“The search for meaning is not always about the answer. It is the process of seeking that also enlightens.” – Demerzel in “Foundation – The Television Series” based on the books by Isaac Asimov
For most people, their Tai Chi or Qigong journey commences because of a desire to improve their physical and/or mental health. At this stage they know little more other than the raft of health benefits, or they saw an ad for classes and thought it might be fun, or they heard of a friend who had started doing it, or they saw something on television about it, or the class was walking distance from home, or their healthcare provider recommended it, or they saw people in the park doing it. Very few people think there is anything more than it being a slow-moving form of exercise.
So, a Beginner will commence a class believing that their search for physical and/or mental health has been answered and in some ways it has. But the question is greater, and the journey of discovery in Tai Chi and Qigong is what truly leads to a better physical, mental and psychological sense of self and wellbeing.
The “seeking” in these arts is not something that can be learned, and it can’t be fast-tracked. It’s a process or what some call a “Journey”. If someone wishes to seek then they will usually follow a similar path to all those who have gone before.
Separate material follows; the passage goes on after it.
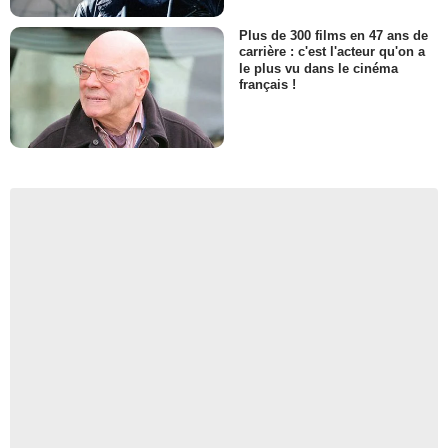
Plus de 300 films en 47 ans de
carrière : c'est l'acteur qu'on a
le plus vu dans le cinéma
français !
Some go “off-piste”, or “leap over a step” but the road is a well-worn one recognised by professionals worldwide:
1. Learn and remember the basic movements of a barehand routine
2. Become more proficient at the routine
3. Learn more routines including weapons
4. Explore other styles of Tai Chi
5. Enter Competitions
6. Teach others
7. Stop Learning new routines
8. Quest for greater understanding
9. Realise how little you know
Every step of this journey gives you more than you could ever imagine. It can be exhilarating and humbling; give you the patience and strength you never thought you had; teach you to see, feel and be aware of things you never knew existed; provide you with the courage to share your failures and your successes; instil in you a sense of purpose and self-respect; but most important of all, every minute of every day you won’t be able to imagine your world without it.
This process of seeking more in your Tai Chi or Qigong can be helped enormously if you have a fantastic “guide” to help you on your journey. If you can find the right teacher they will assist you and lead you in the right direction. So, look for someone who has travelled some of the road themselves, and try to avoid someone who talks too much about all their travels as they are clearly a “tourist” and not a “traveller”. A good teacher will help you understand the signposts you will encounter, will teach you how to navigate the journey, will support you when you think the road is too difficult, and encourage you to go on despite yourself, but they can’t and won’t do it for you. Anyone who says “follow me and I’ll show you enlightenment” is someone to be avoided at all costs.
No matter what, the process of seeking, is not science fiction, and you will be forever grateful to the person or persons who encouraged you to look for more than just the “answer”.